I may be writing about these movies sporadically, but I watched every single one of these fucking things over the course of one week, which I would not recommend. Of course, this made me sick of the basics of these movies pretty quickly, but I could still appreciate when it was done well (which wasn’t often). But it wasn’t until watching this one that they started to annoy me for wasting my time.

It doesn’t matter how repetitive this series gets, if the filmmakers can find an entertaining and effective way to show some violent carnage, then I will be at least partially on board. What I have never wanted from the Texas Chainsaw Massacre series is an abundance of answers. Blame George Lucas or the information age in general for our incessant need for backstory and explanation. We can no longer accept a mystery when it comes to fiction, and that’s a shame.

This stupid prequel assumes we want to the origins about everyone from the murderous family, and maybe some people do want to know, but I don’t. I’m not against prequels, in general (I’ve written copious amounts of praise for the Star Wars prequels, for fuck’s sake), but not every story needs an origin. This applies to horror more than most genres because the unknown is scary.

When I saw the inside of that house in the original film and met that fucked up family for the first time, I didn’t want to know more about them. In fact, just trying to think about their day to day life and what led them to their current state made my head hurt, as it should. This is why the original is so fucking good. It gets into your head by giving very little explanation beyond, “These fuckers are fucked up, right?” To explain the why behind any of it would remove the horror of it all.

But when studios run out of ideas but still want to make a profit, an easy solution is to simply ask, “How did these characters become like this?” Thankfully, this is just a prequel to the remake, so the film doesn’t have any lofty goals of explaining the origins of that iconic family. Instead we get answers to a lot of questions we either already inferred the answer to or never asked to being with. 

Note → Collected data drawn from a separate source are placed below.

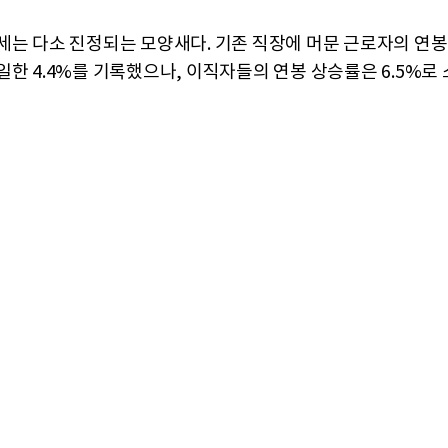
세는 다소 진정되는 모양새다. 기존 직장에 머문 근로자의 연
일한 4.4%를 기록했으나, 이직자들의 연봉 상승률은 6.5%로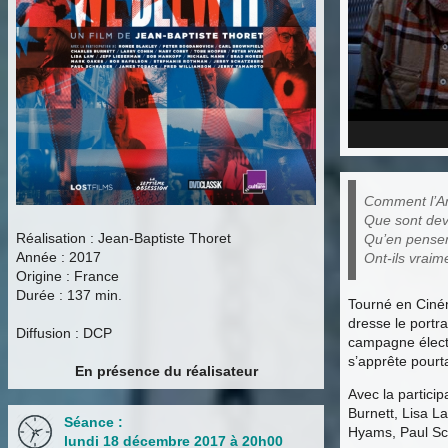
Comment l’Am
Que sont dev
Réalisation : Jean-Baptiste Thoret
Qu’en pensent
Année : 2017
Ont-ils vraime
Origine : France
Durée : 137 min.
Tourné en Ciném
dresse le portr
Diffusion : DCP
campagne électo
s’apprête pourt
En présence du réalisateur
Avec la partici
Burnett, Lisa L
Séance :
Hyams, Paul Sc
lundi 18 décembre 2017 à 20h00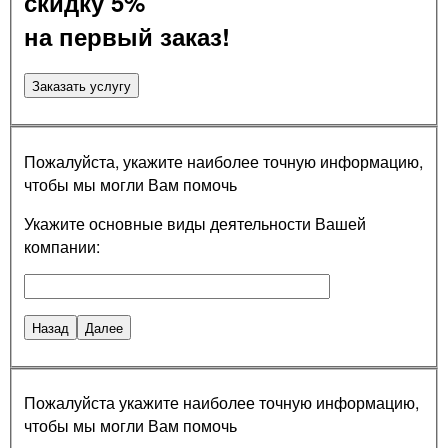
скидку 5%
на первый заказ!
Заказать услугу
Пожалуйста, укажите наиболее точную информацию,
чтобы мы могли Вам помочь
Укажите основные виды деятельности Вашей
компании:
Назад
Далее
Пожалуйста укажите наиболее точную информацию,
чтобы мы могли Вам помочь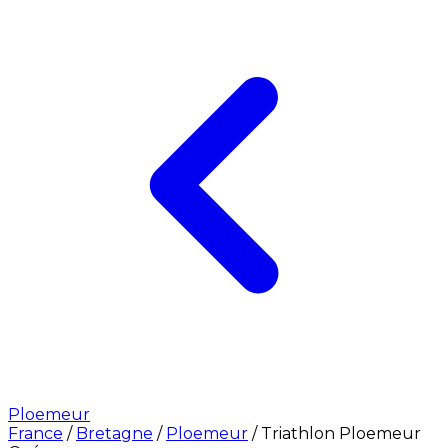
Ploemeur
France
/
Bretagne
/
Ploemeur
/
Triathlon Ploemeur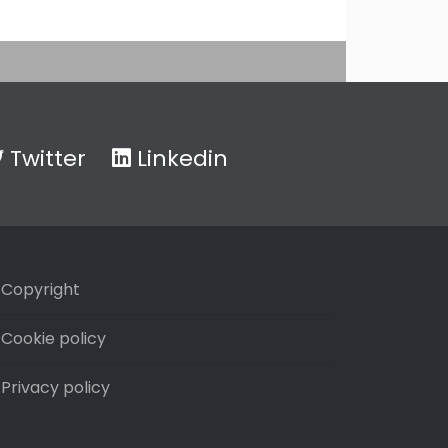
Twitter
Linkedin
Copyright
Cookie policy
Privacy policy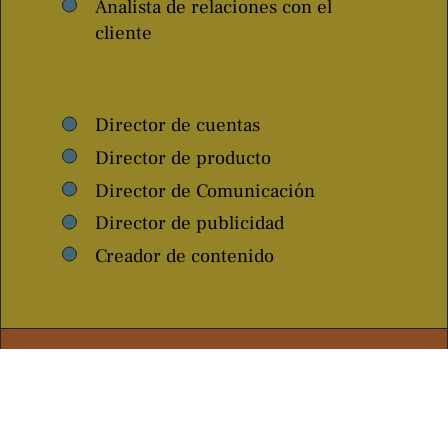
Analista de relaciones con el
cliente
Director de cuentas
Director de producto
Director de Comunicación
Director de publicidad
Creador de contenido
¿Para quién está
destinado este
programa?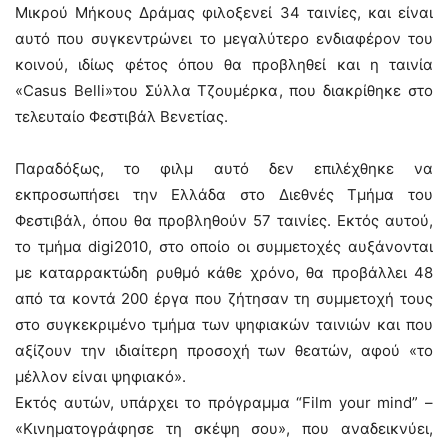
Μικρού Μήκους Δράμας φιλοξενεί 34 ταινίες, και είναι
αυτό που συγκεντρώνει το μεγαλύτερο ενδιαφέρον του
κοινού, ιδίως φέτος όπου θα προβληθεί και η ταινία
«Casus Belli»του Σύλλα Τζουμέρκα, που διακρίθηκε στο
τελευταίο Φεστιβάλ Βενετίας.
Παραδόξως, το φιλμ αυτό δεν επιλέχθηκε να
εκπροσωπήσει την Ελλάδα στο Διεθνές Τμήμα του
Φεστιβάλ, όπου θα προβληθούν 57 ταινίες. Εκτός αυτού,
το τμήμα digi2010, στο οποίο οι συμμετοχές αυξάνονται
με καταρρακτώδη ρυθμό κάθε χρόνο, θα προβάλλει 48
από τα κοντά 200 έργα που ζήτησαν τη συμμετοχή τους
στο συγκεκριμένο τμήμα των ψηφιακών ταινιών και που
αξίζουν την ιδιαίτερη προσοχή των θεατών, αφού «το
μέλλον είναι ψηφιακό».
Εκτός αυτών, υπάρχει το πρόγραμμα “Film your mind” –
«Κινηματογράφησε τη σκέψη σου», που αναδεικνύει,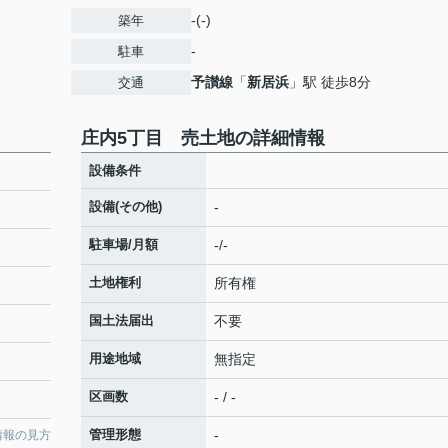
-(-)
築年
-
駐車
予讃線
「
新居浜
」駅 徒歩8分
交通
庄内5丁目 売土地の詳細情報
設備条件
設備(その他)
-
駐車場/月額
-/-
土地権利
所有権
国土法届出
不要
用途地域
無指定
区画数
- / -
管理形態
-
情報の見方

For instance, do we need to know that Leatherface worked as a butcher at the meat processing plant to understand that’s why he likes to cut people up like meat? (Not to mention the meat-packing factory has been mentioned from the beginning, so if you hadn’t made that connection by now, then you have some cognitive issues.) And remember the guy missing his legs in the remake, now we see how that happened! And you’ll be shocked to find out that R. Lee Ermey isn’t actually the sheriff; he’s just pretending to be! Thank you, prequel, that one was keeping me up at night because I kept thinking, “How can this man of the law be engaging in such blatantly unlawful behavior?” Imagine my relief when I discovered that he killed the real sheriff and was only pretending to be a member of law enforcement! I never would have assumed that’s how it happened.

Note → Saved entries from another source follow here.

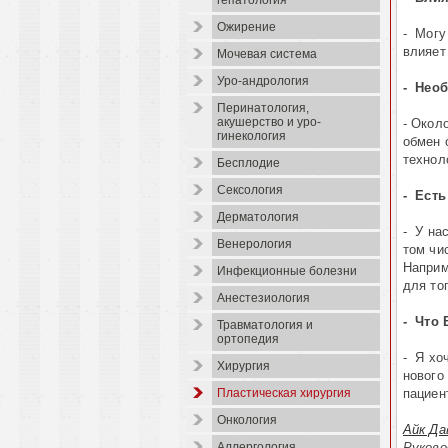
гепатология
Ожирение
- Могу
влияет
Мочевая система
Уро-андрология
- Нео
Перинатология,
акушерство и уро-
- Окол
гинекология
обмен 
технол
Бесплодие
Сексология
- Есть
Дерматология
- У на
Венерология
том чи
Наприм
Инфекционные болезни
для то
Анестезиология
- Что 
Травматология и
ортопедия
- Я хо
Хирургия
нового
пациен
Пластическая хирургия
Онкология
Айк Да
Руков
Аллергология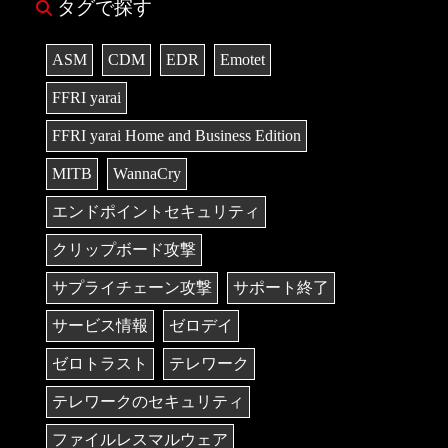
タグで探す
ASM
CDM
EDR
Emotet
FFRI yarai
FFRI yarai Home and Business Edition
MITB
WannaCry
エンドポイントセキュリティ
クリップボード攻撃
サプライチェーン攻撃
サポート終了
サービス情報
ゼロデイ
ゼロトラスト
テレワーク
テレワークのセキュリティ
ファイルレスマルウェア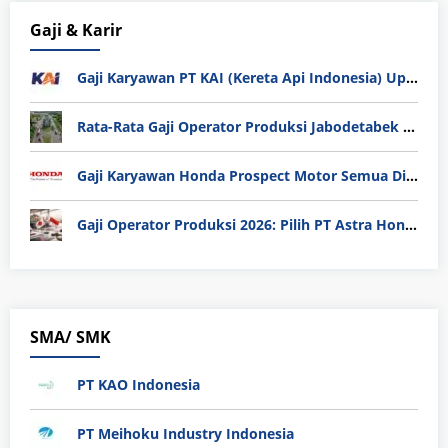
Gaji & Karir
Gaji Karyawan PT KAI (Kereta Api Indonesia) Update 2025
Rata-Rata Gaji Operator Produksi Jabodetabek 2025: Bedah Tuntas UMK, Lemburan, dan Realita Hidup Buruh
Gaji Karyawan Honda Prospect Motor Semua Divisi
Gaji Operator Produksi 2026: Pilih PT Astra Honda Motor (AHM) atau Manufaktur di Jepang?
SMA/ SMK
PT KAO Indonesia
PT Meihoku Industry Indonesia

Once again, I watched these too close together, which is probably why I’m so particularly angered by the pointlessness of this one. What is even more annoying is that the series kept going in this direction for two more movies! This bullshit was not a hit, but the desperate dildos who couldn’t let this franchise die kept going back to the backstory well. The next one, continuing the inexplicable titling fiasco of this franchise by going with Texas Chainsaw, isn’t a prequel, but it does delve into the family history in a very stupid way, but I’ll get into the weeds with that one soon enough. 

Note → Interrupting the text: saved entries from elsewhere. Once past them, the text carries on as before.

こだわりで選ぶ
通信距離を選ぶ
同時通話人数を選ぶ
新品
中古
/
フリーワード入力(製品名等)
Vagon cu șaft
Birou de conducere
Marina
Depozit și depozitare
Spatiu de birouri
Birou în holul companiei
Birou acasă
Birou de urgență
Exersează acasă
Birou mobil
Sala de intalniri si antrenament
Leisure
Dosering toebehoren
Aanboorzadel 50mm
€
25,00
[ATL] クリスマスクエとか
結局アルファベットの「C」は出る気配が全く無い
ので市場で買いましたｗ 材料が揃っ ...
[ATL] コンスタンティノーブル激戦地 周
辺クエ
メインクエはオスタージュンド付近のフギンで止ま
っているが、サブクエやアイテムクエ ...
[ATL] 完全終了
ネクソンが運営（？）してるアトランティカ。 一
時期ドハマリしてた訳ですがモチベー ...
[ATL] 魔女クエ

I only bring it up because this focus on backstory is a misstep for the franchise. I’m not going to say these movies shouldn’t exist, because they do exist and we just have to deal with it. But if you’re going to keep making them, then at least stop and think about what a fan of the original might want. Preferably, I like when a series takes a left turn (like Part 2 being much more overtly comedic), but I’ll accept a rehash of the first film if the focus is on recreating the atmosphere. But these newer movies are more about jump scares (which makes no fucking sense when a chainsaw is involved because it should either be constantly running, in which case there’s no sneaking up on someone, or you just hear Leatherface trying to start the fucking thing; it can’t just be full bore out of fucking nowhere) than atmosphere. They don’t care about creating psychologically damaging situations for the viewer; they just want to splatter you with gore while explaining Leatherface’s motivation. It’s insulting, and, worse, boring.